In the ESTATE OF Helen STRAUBE, G. Lloyd Williams, Petitioner/Respondent, v. Raymond BARBER and Carole Descoteaux, Respondents/Appellants.

Nos. 74051, 74067.

-- February 16, 1999

Darryl L. Hicks, Warrenton, for appellant. Mueller, Suddarth & Beck, David W. Suddarth, James D. Beck, for Descoteaux. Beck, Tiemeyer & Zerr, P.C., Ronald R. Fralicx, St. Charles, for G. Lloyd Williams.

Raymond Barber and Carole Descoteaux (collectively Appellants) appeal from a judgment construing a residuary devise to Virginia Williams “and her heirs” in Article III(C) of the Last Will and Testament (Will) of Helen Straube in favor of G. Lloyd Williams (Respondent), the husband of Virginia Williams.   We reverse and remand.

On May 31, 1996, Helen Straube executed her Will which, in relevant part, provided:

ARTICLE III:  All of the rest, residue and remainder of my estate, whether real, personal or mixed, of whatsoever nature and wheresoever situate, I give, devise and bequeath as follows:

A.  One-half to my beloved son, RAYMOND PAUL BARBER, ․ if he survives me;  if not, to his children or adopted children in equal shares;

B. One-fourth to CAROLE ANNE DESCOTEAUX, ․ if she survives me;  if not, then to her children or adopted children in equal shares;

C. One-fourth to my sister, VIRGINIA WILLIAM[S], ․ and her heirs.

Virginia Williams was married to Respondent.   Virginia Williams died October 26, 1996, leaving Respondent, and no issue, surviving her.   Helen Straube died November 29, 1996.   On January 3, 1997, the personal representative filed an Application for Probate of Will.

Respondent filed a Petition to Construe the Last Will & Testament of Helen Straube (Petition to Construe).1  He contended that, as Virginia Williams's surviving spouse, he was an heir entitled to the one-fourth share described in Article III(C) of the Will.

The trial court held an evidentiary hearing on the Petition to Construe and the Petition to Stay. Respondent and Alvin Lange, the brother of Virginia Williams and Helen Straube, testified at this hearing.   The trial court overruled Appellants' objections to and considered these witnesses' testimony regarding Helen Straube's state of mind, intent, and circumstances as expressed by Helen Straube after the death of Virginia Williams.   With respect to that testimony, the trial court concluded “Testatrix's statements were not so remote in time from the execution of her Will as to not be at least some substantial evidence as to her state of mind, intent and circumstances at the time she executed her Will.”

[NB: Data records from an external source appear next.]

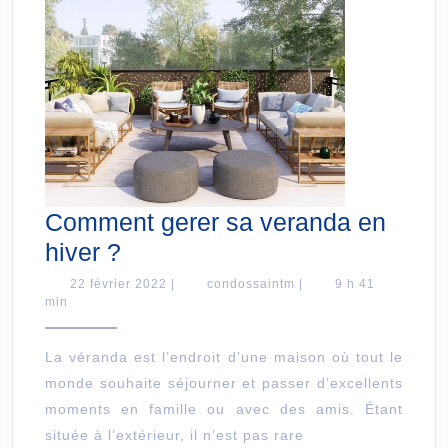
Comment gerer sa veranda en
Comment
hiver ?
gerer
22
condossaintm
22 février 2022
|
condossaintm
|
9 h 41
février
min
sa
2022
veranda
La véranda est l’endroit d’une maison où tout le
en
monde souhaite séjourner et passer d’excellents
hiver
moments en famille ou avec des amis. Étant
?
située à l’extérieur, il n’est pas rare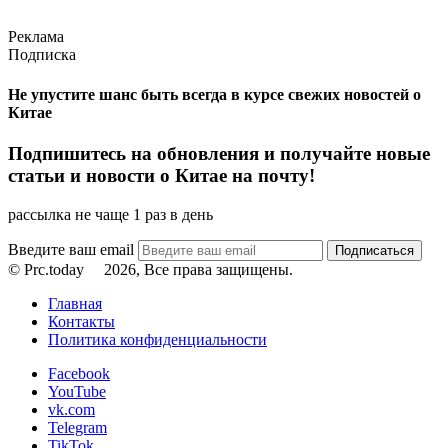
Реклама
Подписка
Не упустите шанс быть всегда в курсе свежих новостей о
Китае
Подпишитесь на обновления и получайте новые
статьи и новости о Китае на почту!
рассылка не чаще 1 раз в день
Введите ваш email
© Prc.today
2026, Все права защищены.
Главная
Контакты
Политика конфиденциальности
Facebook
YouTube
vk.com
Telegram
TikTok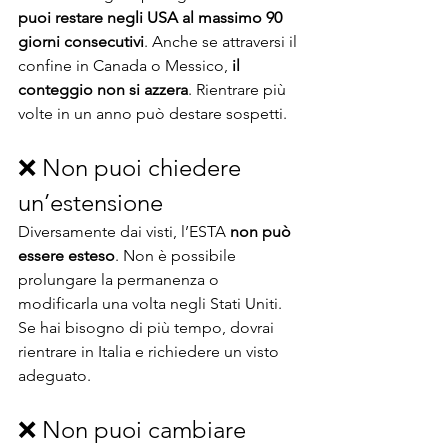
puoi restare negli USA al massimo 90 
giorni consecutivi
. Anche se attraversi il 
confine in Canada o Messico, 
il 
conteggio non si azzera
. Rientrare più 
volte in un anno può destare sospetti.
❌ Non puoi chiedere 
un’estensione
Diversamente dai visti, l’ESTA 
non può 
essere esteso
. Non è possibile 
prolungare la permanenza o 
modificarla una volta negli Stati Uniti. 
Se hai bisogno di più tempo, dovrai 
rientrare in Italia e richiedere un visto 
adeguato.
❌ Non puoi cambiare 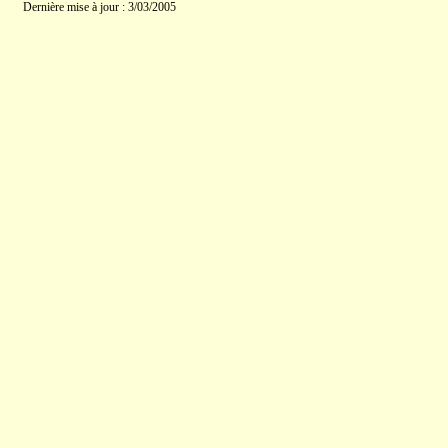
Dernière mise à jour : 3/03/2005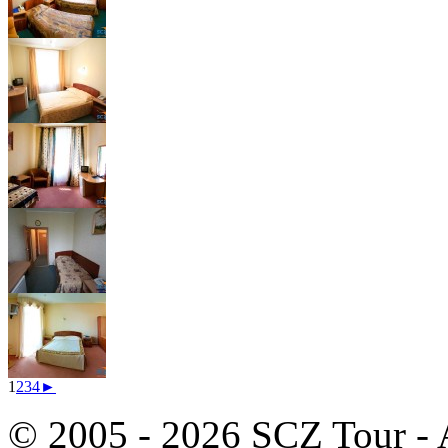
1
2
3
4
►
© 2005 - 2026 SCZ Tour - Al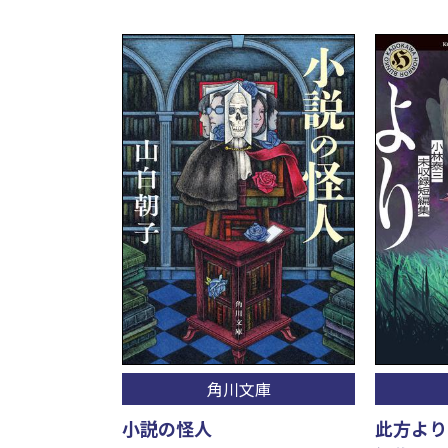
角川文庫
小説の怪人
此方より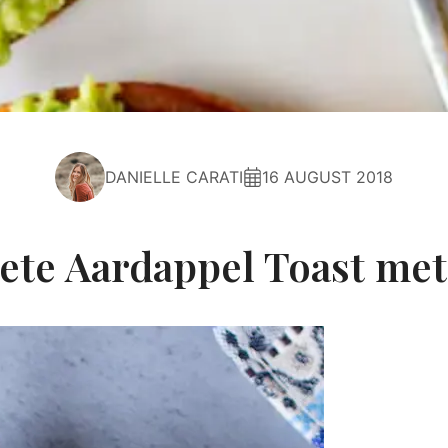
DANIELLE CARATI
16 AUGUST 2018
ete Aardappel Toast met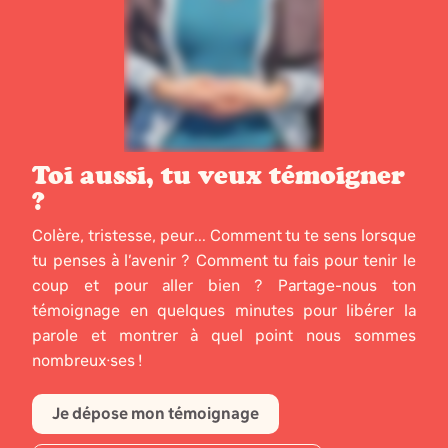
Toi aussi, tu veux témoigner
?
Colère, tristesse, peur... Comment tu te sens lorsque
tu penses à l’avenir ? Comment tu fais pour tenir le
coup et pour aller bien ? Partage-nous ton
témoignage en quelques minutes pour libérer la
parole et montrer à quel point nous sommes
nombreux·ses !
Je dépose mon témoignage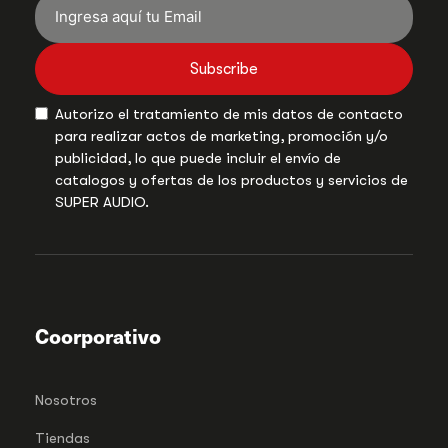
Subscribe
Autorizo el tratamiento de mis datos de contacto
para realizar actos de marketing, promoción y/o
publicidad, lo que puede incluir el envío de
catalogos y ofertas de los productos y servicios de
SUPER AUDIO.
Coorporativo
Nosotros
Tiendas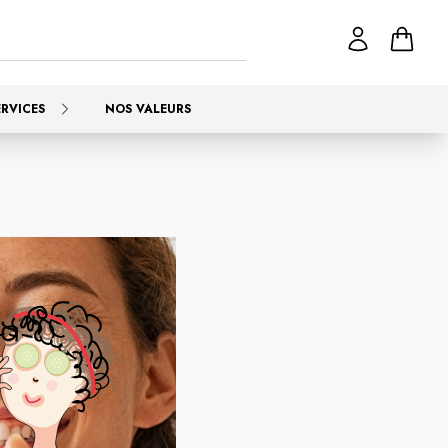
ERVICES
NOS VALEURS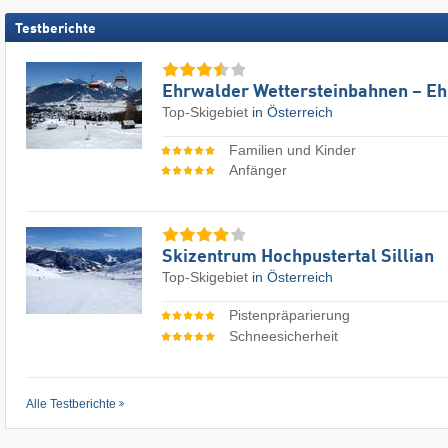
Testberichte
Ehrwalder Wettersteinbahnen – E
Top-Skigebiet
in Österreich
Familien und Kinder
Anfänger
Skizentrum Hochpustertal Sillian
Top-Skigebiet
in Österreich
Pistenpräparierung
Schneesicherheit
Alle Testberichte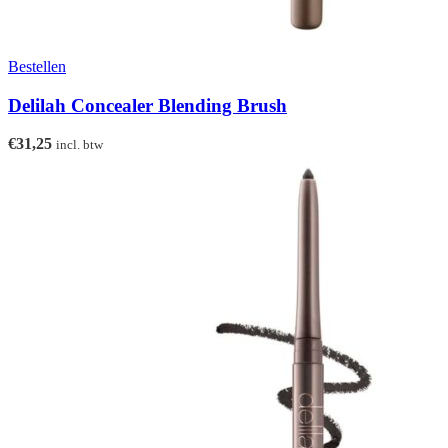
Bestellen
Delilah Concealer Blending Brush
€
31,25
incl. btw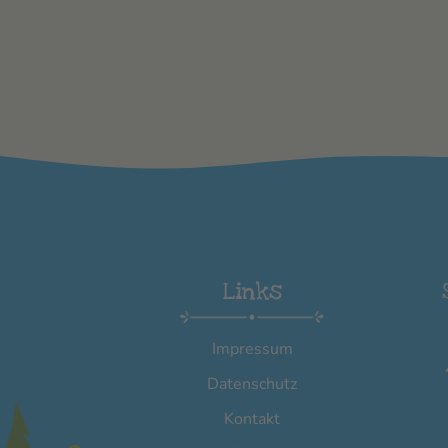
Links
Impressum
Datenschutz
Kontakt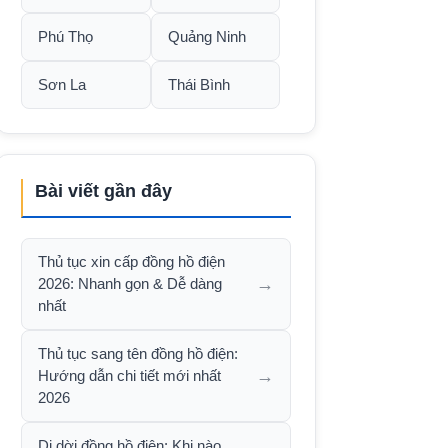
Phú Thọ
Quảng Ninh
Sơn La
Thái Bình
Bài viết gần đây
Thủ tục xin cấp đồng hồ điện
→
2026: Nhanh gọn & Dễ dàng
nhất
Thủ tục sang tên đồng hồ điện:
→
Hướng dẫn chi tiết mới nhất
2026
Di dời đồng hồ điện: Khi nào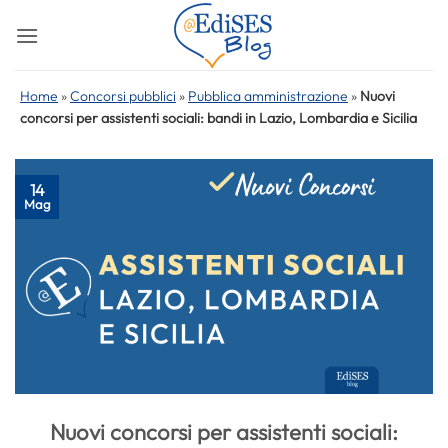
Salta
ai
contenuti
Home
»
Concorsi pubblici
»
Pubblica amministrazione
»
Nuovi
concorsi per assistenti sociali: bandi in Lazio, Lombardia e Sicilia
14
Mag
Nuovi concorsi per assistenti sociali:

The trial court subsequently entered judgment in favor of Respondent.   Specifically, the trial court granted the Petition to Construe,2 decreeing that “G. Lloyd Williams, in his capacities as the spouse and sole legal heir of the deceased's residuary devisee, Virginia Williams, take a full 1/414 interest in the residue of the Estate of Helen Straube under Article III ( [C] ) of her” Will. The trial court explained that

[I]n reaching the above decision, the Court is mindful of the rules of construction for Wills, including the rebuttable presumption that a devise to a person “and her heirs” makes the term “heirs” a word of limitation and not of purchase;  however, the Court believes that said rule is the only rule of construction even arguably not in favor of the [Respondent] in this case and that [Respondent] has sufficiently rebutted and overcome that presumption.   The Court believes that all other rules of construction for Wills favor [Respondent], including the Cardinal rule, the paramount rule, that a Court give controlling affect to the Testatrix's intent.   The Court also believes that the following specific rules of law and of construction for Wills favor the [Respondent] in this matter:

1.  The presumption against partial intestacies particularly when the residuary estate is involved;

2.  That using the word “heirs” in a Will does not necessarily mean “children” or “issue”, as it can also mean a “surviving spouse” pursuant to RSMo. [Section] 472.010(14);

3.  RSMo. [Section] 474.430 provides that “All courts ․ shall have due regard to ․the true intent and meaning of the testator”.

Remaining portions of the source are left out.